By Ven Ram, Bloomberg markets live reporter and strategist
Back in the day, Fed Chair Alan Greenspan used to keep the markets guessing about his next move. We saw some of that magic being revived on Wednesday when the Bank of Canada used a statement-only meeting to raise rates, sending yields soaring in the process.
Barring a handful of economists who called it right, the decision wrong-footed the markets given that interest-rate traders were pricing less than a 50% chance of a move headed into the review. The monetary authority, which had moved to the sidelines after raising rates by 425 basis points through January, decided that some more work was needed to align demand with supply. In explaining its decision, it cited a host of concerns, including stronger-than-expected GDP growth, a tight labor market and an uptick in inflation in April.
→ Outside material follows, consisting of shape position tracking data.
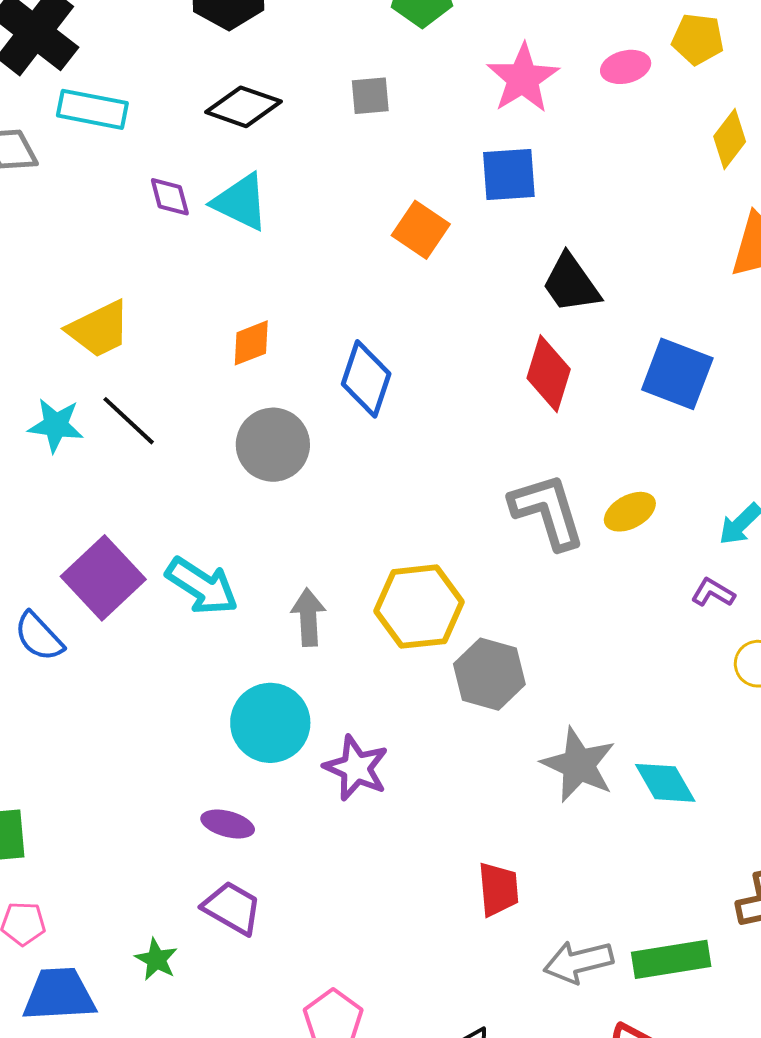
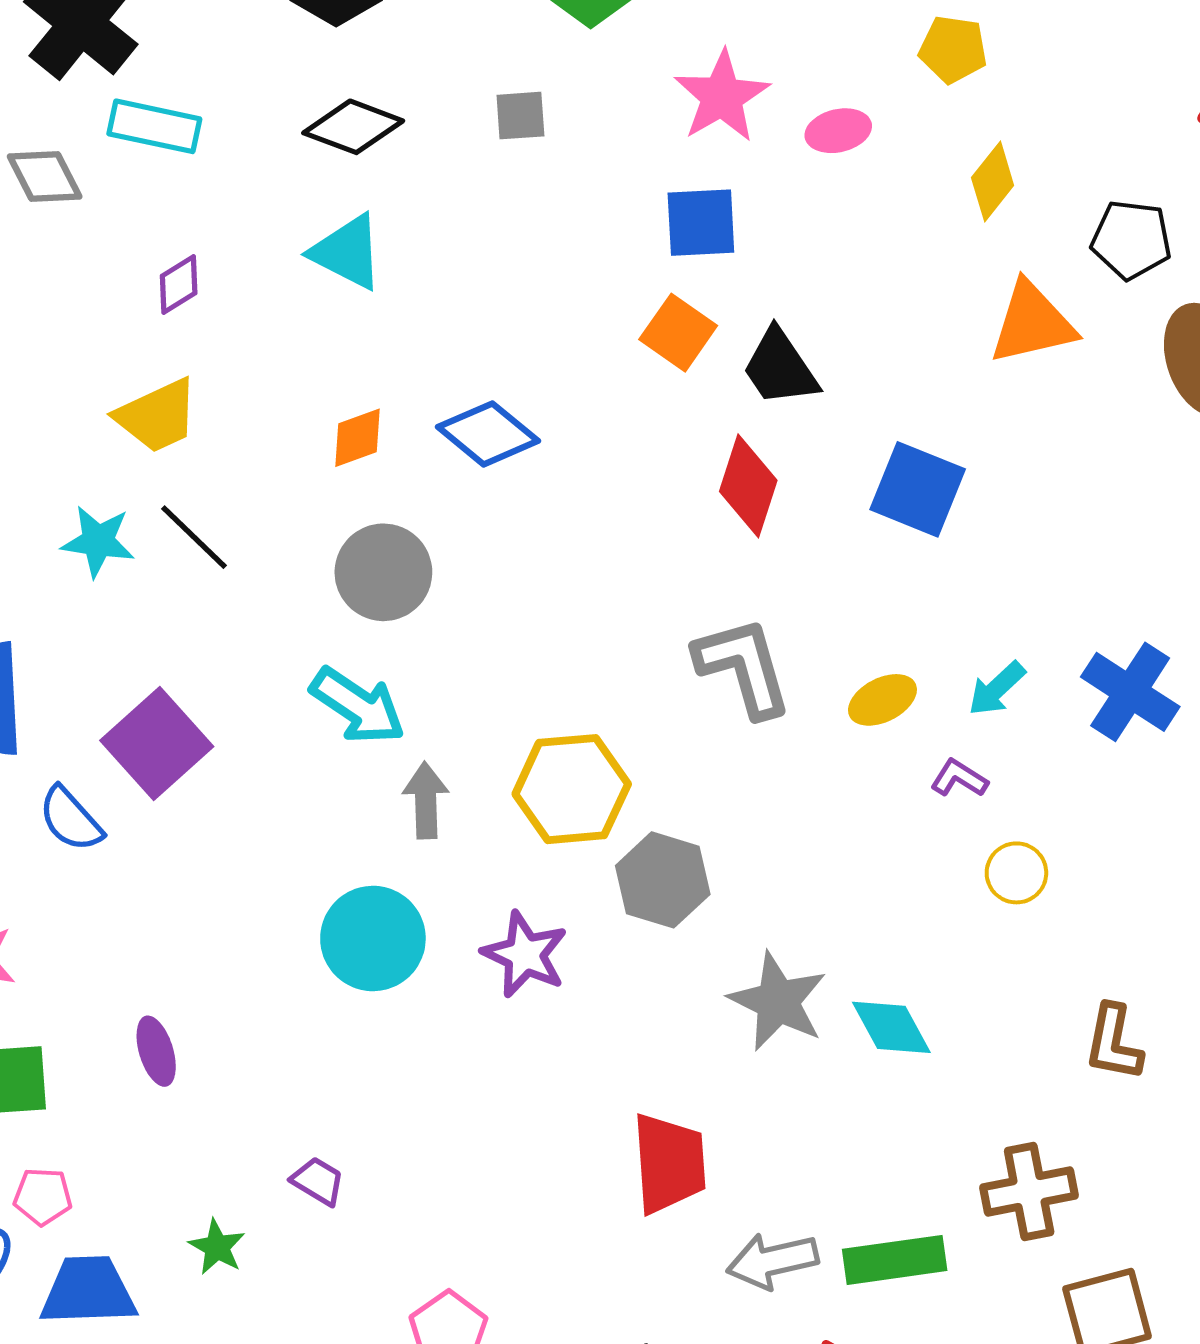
pink ellipse: (626, 67) -> (838, 131), moved
purple diamond: (170, 197) -> (179, 285), moved, turned 72
orange square: (421, 230) -> (678, 333), moved
blue diamond: (366, 379) -> (488, 434), moved, turned -70
yellow ellipse: (630, 512) -> (882, 700), moved
cyan arrow: (202, 586) -> (358, 706), moved
purple star: (356, 768) -> (525, 954), moved
purple ellipse: (228, 824) -> (156, 1051), moved, turned 57
red trapezoid: (498, 889) -> (669, 1163), size x1.4
purple trapezoid: (232, 908) -> (318, 1181), size x0.7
And maybe you could be forgiven for thinking that the central bank would have offered some explicit guidance after that change of tack, but there was none apart from it being “resolute in its commitment to restoring price stability.”
There is something to be said in favor of central banks surprising the markets: very often, you tend to get the biggest bang for your monetary move than would be the case otherwise. A case in point: five-year real yields in Canada shot up the most in several weeks. And the emphatic move reverberated through the rest of the real and nominal parts of the curve too. When inflation is running at twice your target, there is nothing like a surprise action that tightens financial conditions.
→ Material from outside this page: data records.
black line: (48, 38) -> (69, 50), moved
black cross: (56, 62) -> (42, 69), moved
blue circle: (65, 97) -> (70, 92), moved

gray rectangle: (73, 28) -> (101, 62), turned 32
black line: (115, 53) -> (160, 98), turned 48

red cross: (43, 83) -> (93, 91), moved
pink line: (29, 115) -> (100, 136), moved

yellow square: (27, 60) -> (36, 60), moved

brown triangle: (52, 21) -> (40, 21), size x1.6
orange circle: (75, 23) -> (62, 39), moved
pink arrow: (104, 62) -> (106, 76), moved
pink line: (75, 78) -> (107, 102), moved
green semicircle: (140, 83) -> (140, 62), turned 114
Central banks that have been simply delivering what the markets have priced in will find it challenging to stay ahead of the curve. The upshot of that approach, though, is that you will miss your inflation target for a long time to come. This week will be remembered for both the Australian and Canadian central banks upending the markets. Later this month, when the European Central Bank and the Bank of England meet, the read-across from episodes that occurred thousands of miles away won’t seem all too distant. The lesson is definitely not lost on investors who trade front-end bonds in Germany and the UK.